チルドを含めたテーブルミートとしてのラム肉が、ここ数年ジンギスカンブームなどもあり、少しずつ定着してきています。ジンギスカン=北海道というのは、観光的にもうれしいことではありますが、ジンギスカン=ラムと勘違いされていることには困ったものです。
本当にラム肉?
ラムというのは、生まれて1年未満のものをいい、マトンは2年以上生育された羊肉のことです。ちなみに、1年以上2年未満のものをホゲットと言います。ホゲットなんてほとんどの方が聞いたこともないでしょうし、消費のほとんどを輸入に頼っている事実の中で、ホゲットなんてほとんど輸入されていませんし、ラムも同様です。
つまり、日本人のほとんどはラム肉を食べたことがありません。欧米でのラム肉の扱いは高級なもので、宗教的な制約をされていないために、世界でもっとも消費されている肉でもあります。
在日の欧米人に「ラムを食べませんか」と質問しようものなら、「本物のラムは食べたいが、一体どこで売っているんだい。」と切り返される、お寒い状況です。
他の肉類と決定的に違う点は、その他の肉が酵素分解という熟成を経なければ美味しくならないのに対して、羊肉を美味しく食べるには鮮度が大切です。鮮度の良いラムのステーキを食べたら、その香り高い味に驚くことになります。しかし、鮮度劣化のスピードが早いのが、また羊肉の特徴でもあります。

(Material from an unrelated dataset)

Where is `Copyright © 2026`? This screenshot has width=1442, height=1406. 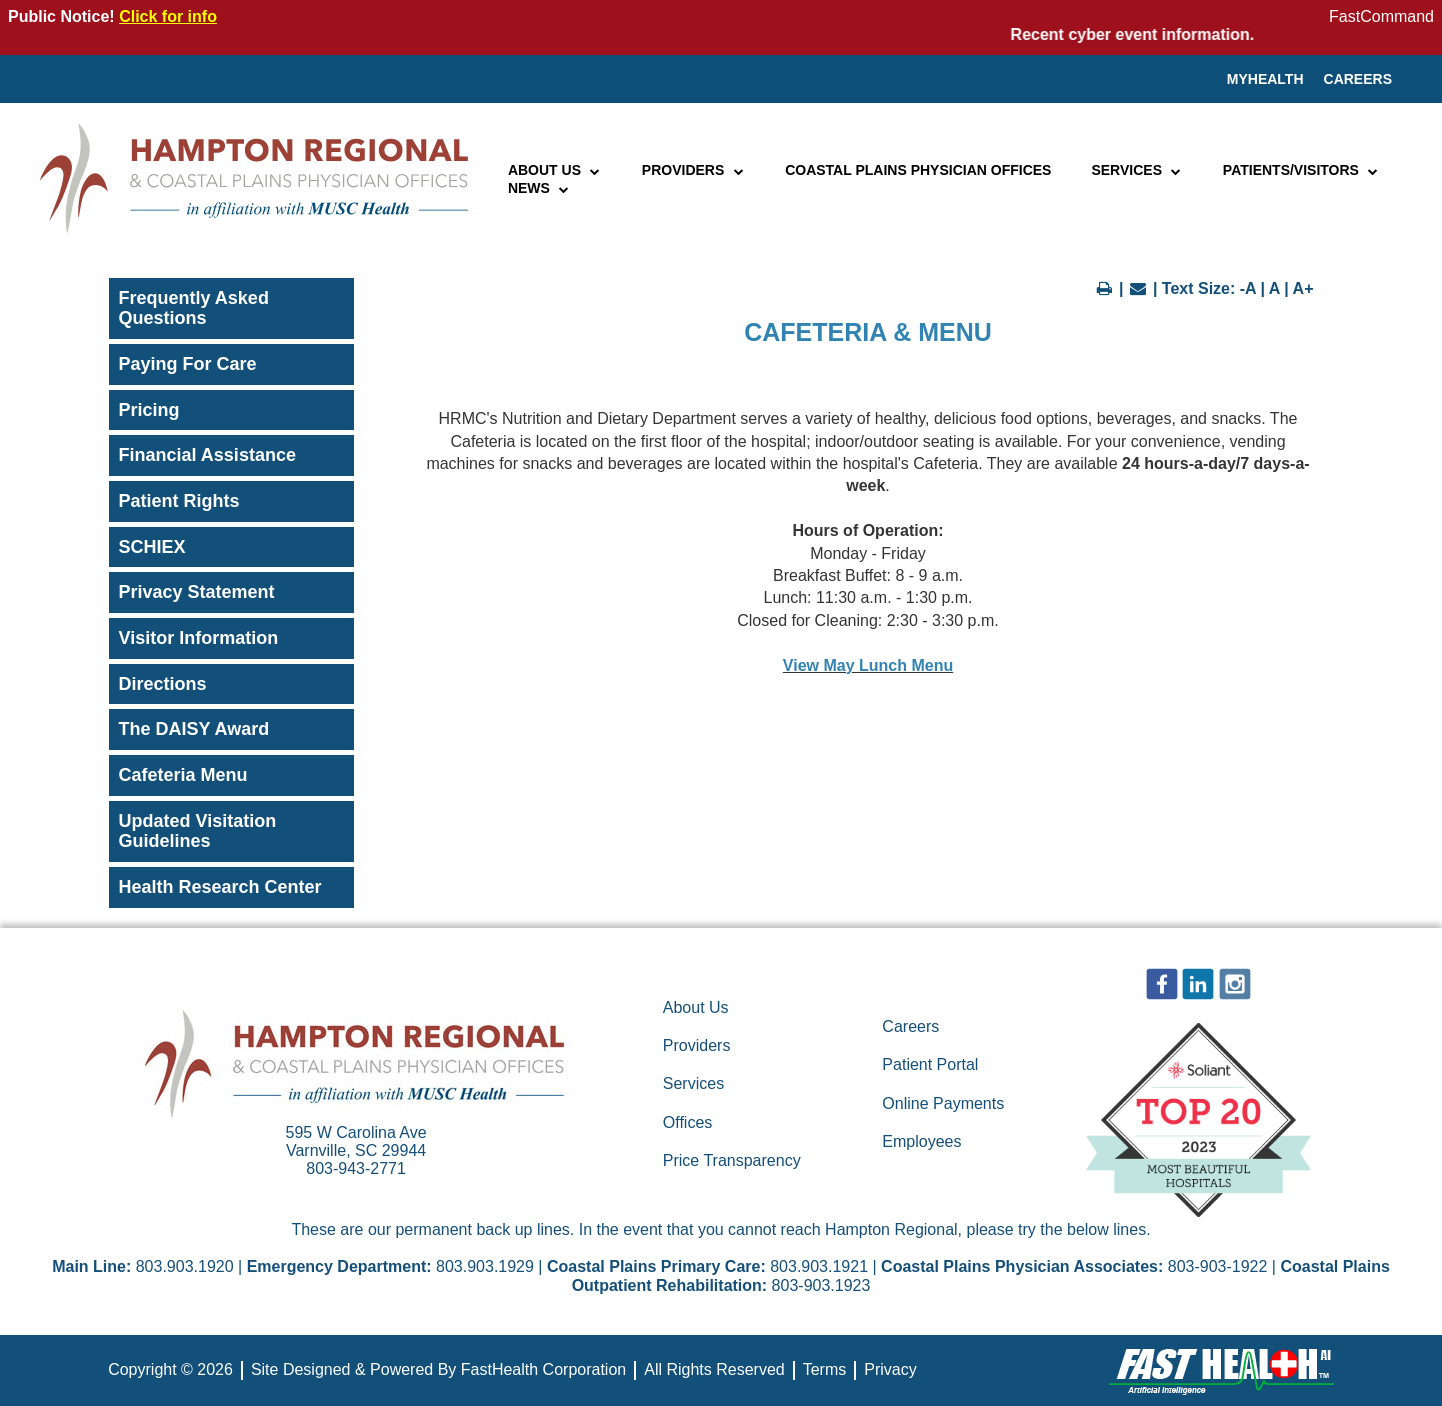
Copyright © 2026 is located at coordinates (170, 1369).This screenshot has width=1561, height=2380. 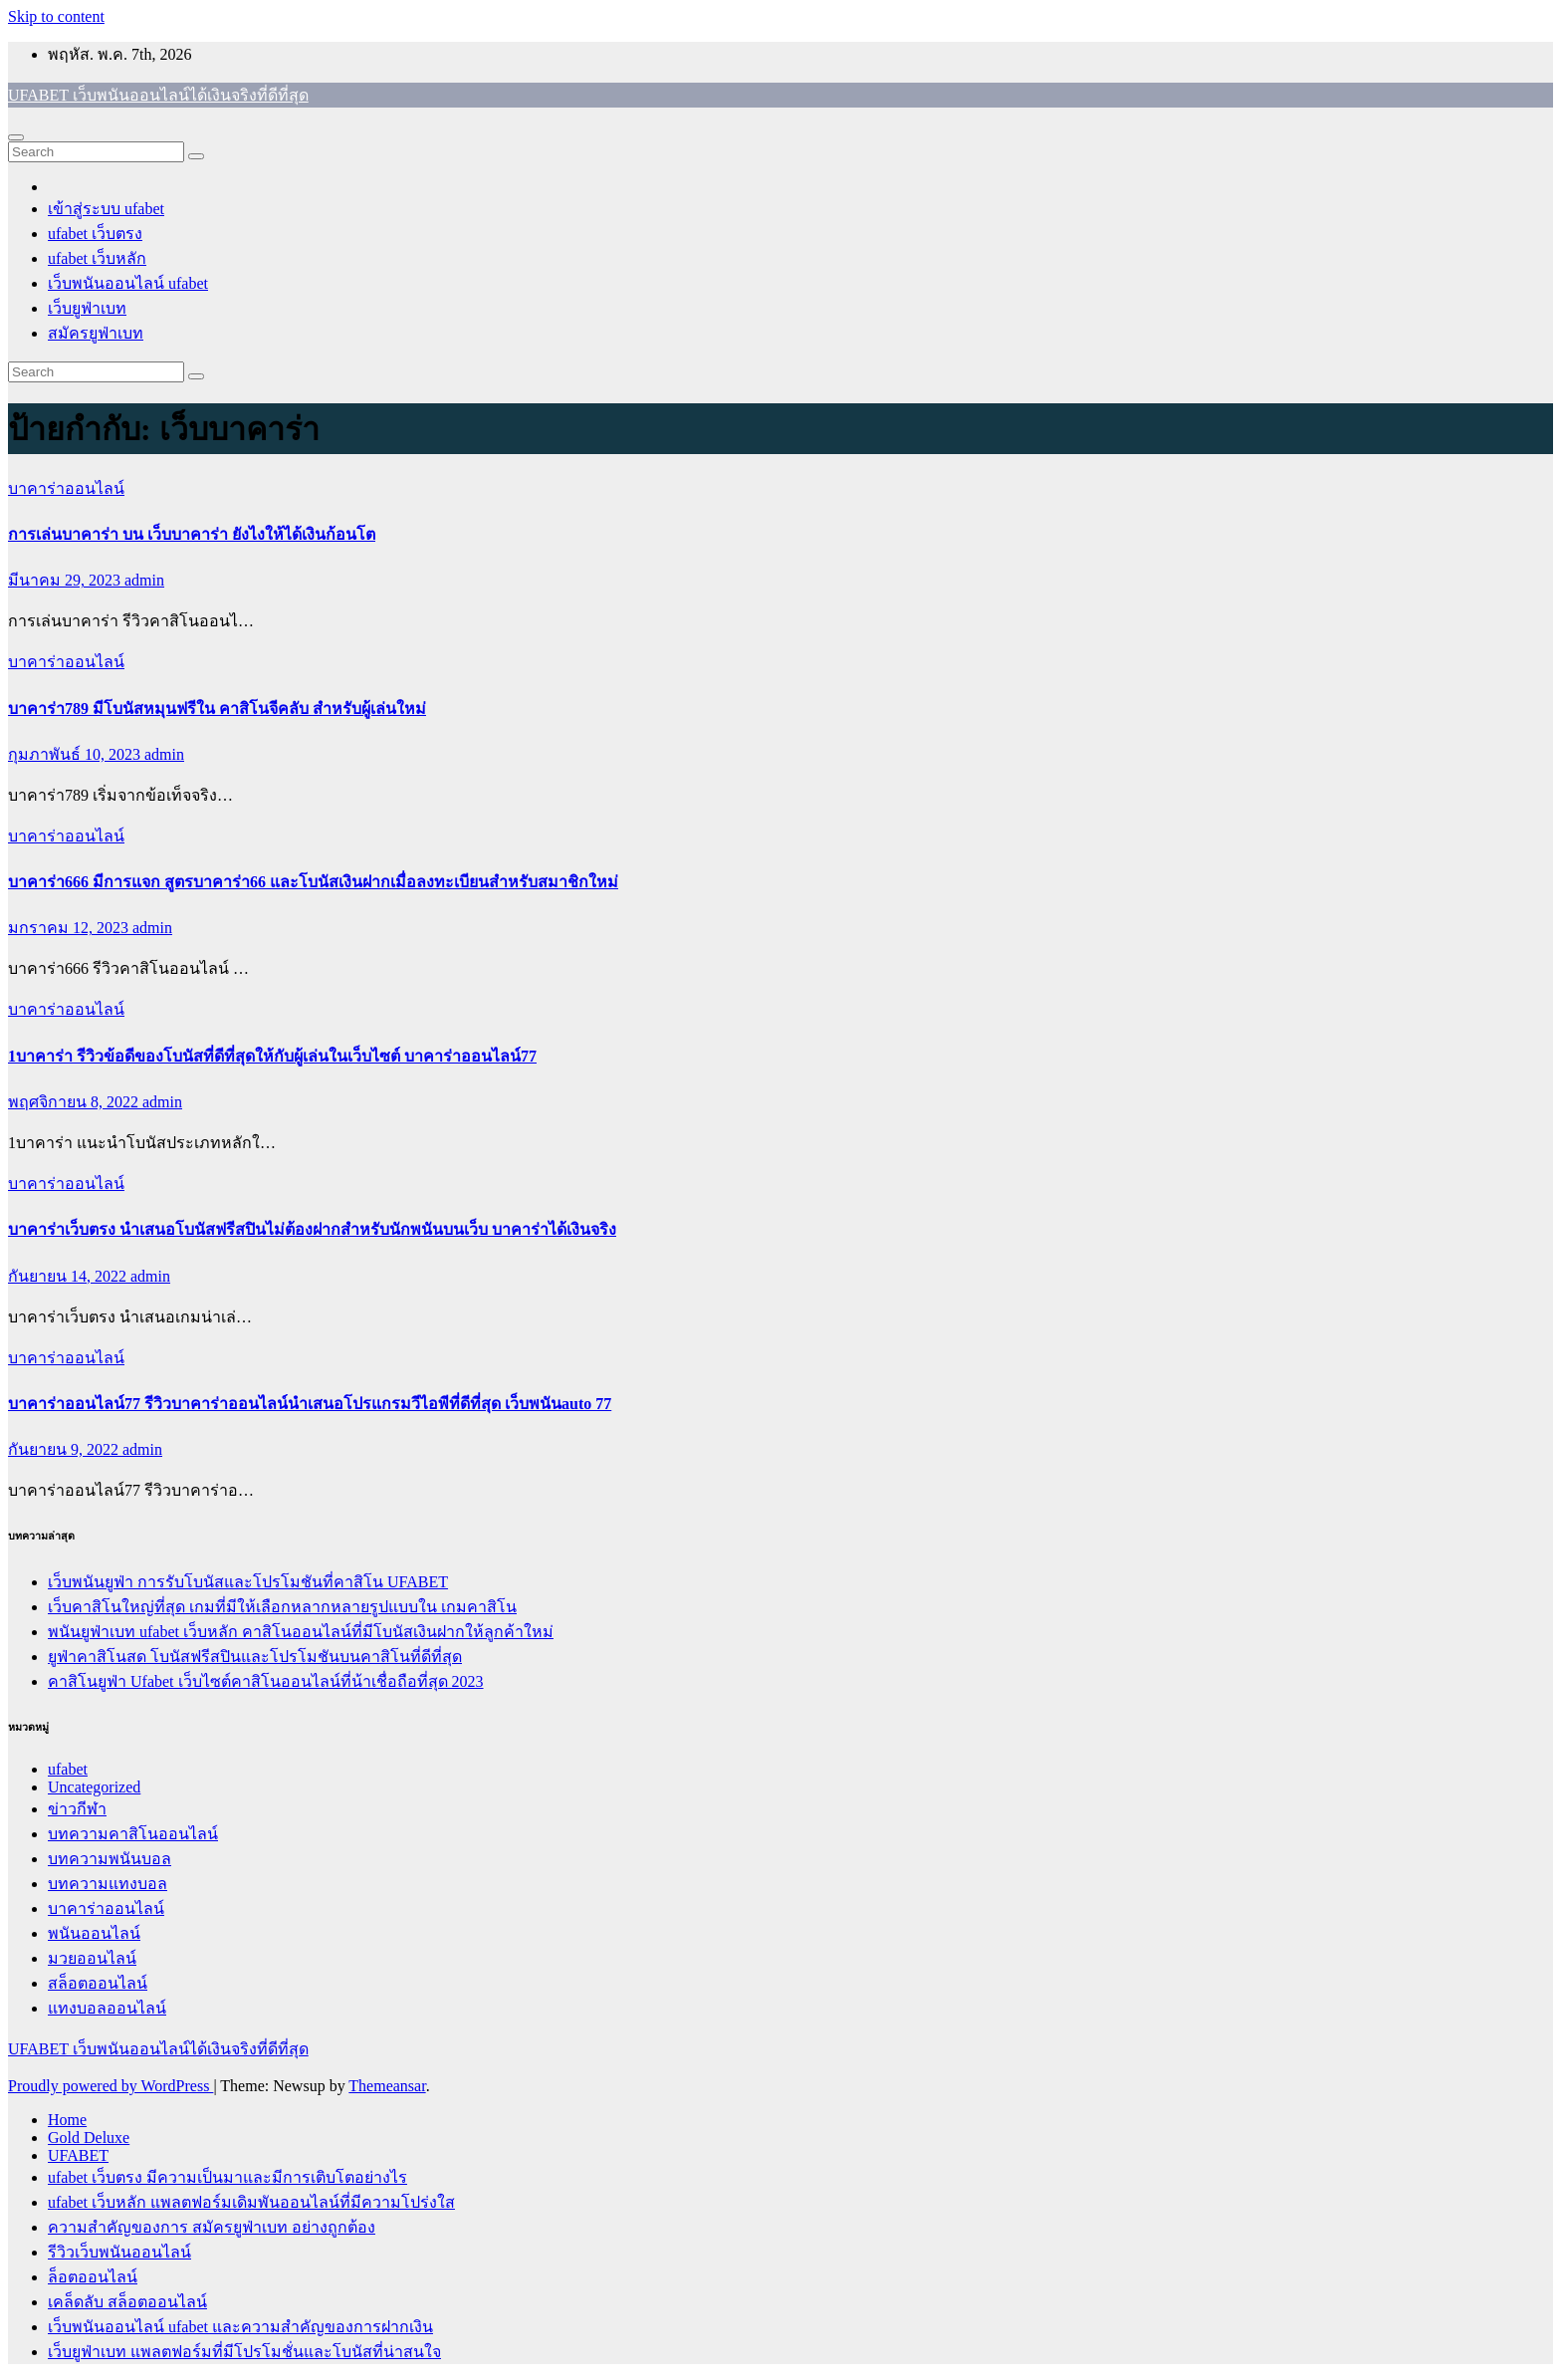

どのくらい鮮度劣化が早いかと言いますと、朝、ラムのブロック肉からステーキ用の切り身を取ったとします。その日のうちに食べれば美味しく頂けます。しかし、翌日には香り高い美味しさを味わうことは出来ないでしょう。さらに1日たつと、美味しさは完全に姿を消し、マトンのあの臭みが出てしまいます。これを「ラムがマトン化する」と言います。ラム肉の脂肪というのは、鮮度が落ちると、マトンの臭みがどんどん出てきます。